Divers groupes de droits de l'homme ont dénoncé que ce type d'"exhibitions" de détenus vise à les forcer à se rétracter publiquement de leurs actions, une pratique courante dans les médias officiels cubains, comme l'a montré le cas de la jeune femme de 21 ans, Sulmira Martínez Pérez, protagoniste d'une vidéo honteuse d'auto-incrimination diffusée à la télévision par le porte-parole du régime, Humberto López.
L'indignation sur les réseaux ne s'est pas fait attendre, de nombreux utilisateurs dénonçant le cynisme de la publication d'Ortiz, faite juste à une date qui commémore internationalement la lutte des femmes pour leurs droits. "À Cuba, être femme est un délit si vous décidez de faire entendre votre voix", a écrit une activiste en réponse.

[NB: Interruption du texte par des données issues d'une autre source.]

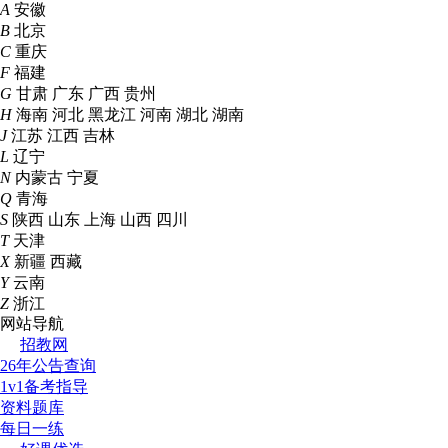
A
安徽
B
北京
C
重庆
F
福建
G
甘肃
广东
广西
贵州
H
海南
河北
黑龙江
河南
湖北
湖南
J
江苏
江西
吉林
L
辽宁
N
内蒙古
宁夏
Q
青海
S
陕西
山东
上海
山西
四川
T
天津
X
新疆
西藏
Y
云南
Z
浙江
网站导航
招教网
26年公告查询
1v1备考指导
资料题库
每日一练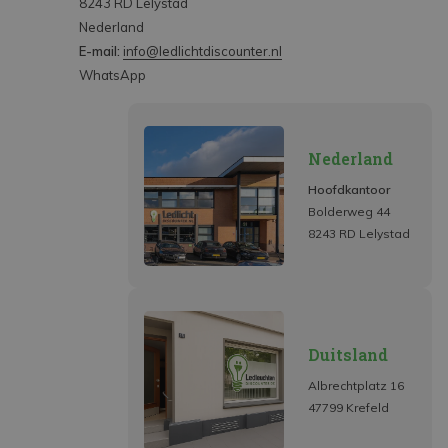
8243 RD Lelystad
Nederland
E-mail:
info@ledlichtdiscounter.nl
WhatsApp
Nederland
Hoofdkantoor
Bolderweg 44
8243 RD Lelystad
Duitsland
Albrechtplatz 16
47799 Krefeld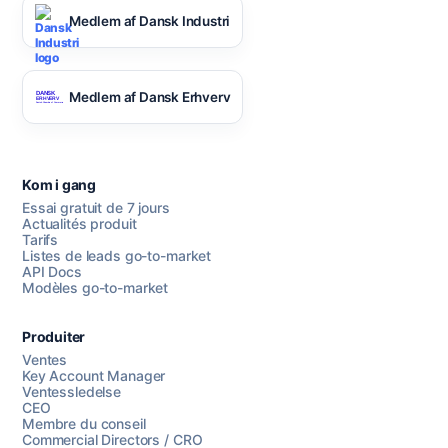
Medlem af Dansk Industri
Medlem af Dansk Erhverv
Kom i gang
Essai gratuit de 7 jours
Actualités produit
Tarifs
Listes de leads go-to-market
API Docs
Modèles go-to-market
Produiter
Ventes
Key Account Manager
Ventessledelse
CEO
Membre du conseil
Commercial Directors / CRO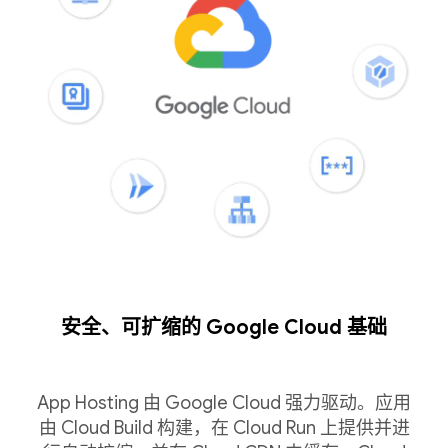
安全、可扩缩的 Google Cloud 基础
App Hosting 由 Google Cloud 强力驱动。应用
由 Cloud Build 构建，在 Cloud Run 上提供并进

Alors que le gouvernement tente de présenter Mayelín comme une mère "repentante", à Río Cauto les manifestations de solidarité et les demandes de justice pour la femme se poursuivent, qui est devenue un symbole de résistance face à la crise sociale et économique que traverse le pays.

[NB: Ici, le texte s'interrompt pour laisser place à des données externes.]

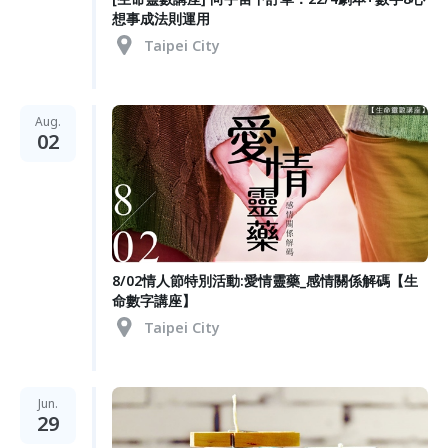
想事成法則運用
Taipei City
Aug.
02
8/02情人節特別活動:愛情靈藥_感情關係解碼【生
命數字講座】
Taipei City
Jun.
29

La détention et le transfert de Mayelín Carrasco
Le 5 mars, Mayelín Carrasco Álvarez, mère de trois enfants, a été arrêtée violemment à Río Cauto, Granma, après avoir protesté pacifiquement sur la place Ángel Frías contre la pénurie et la crise qui touche sa communauté.
Son arrestation a déclenché une série de manifestations de voisins exigeant sa libération, ce qui a conduit le régime à déployer un fort dispositif de répression, impliquant de hauts fonctionnaires du ministère de l'Intérieur (MININT), la Police Nationale Révolutionnaire (PNR) et des membres des Boinas Negras.
Días après, Carrasco Álvarez a été transférée dans une installation du MININT à Bayamo, où, selon des dénonciations de ses proches, elle a subi un évanouissement lors d'un interrogatoire, ce qui a accru les inquiétudes concernant son état de santé et le traitement reçu sous garde.
Stratégie de répression et d'exhibition des détenus
Divers groupes de droits de l'homme ont dénoncé que le régime cubain a fréquemment recours à la pratique de présenter publiquement des détenus "repentis" comme une forme de contrôle social et d'intimidation.
Des cas précédents ont montré que ces "confessions" et "repentirs" ont souvent lieu sous pression, après des menaces ou des promesses de réduction de peine.
Le cas de Mayelín Carrasco Álvarez reflète un schéma récurrent du régime cubain : réprimer violemment ceux qui protestent, les isoler et les pressurer jusqu'à obtenir une déclaration publique de repentir qui serve d'exemple au reste de la société.
La stratégie de montrer des dissidents "soumis" n'est pas nouvelle, mais elle rencontre de plus en plus de résistance dans un peuple qui, face à la profonde crise que traverse l'île, semble être en train de perdre la peur.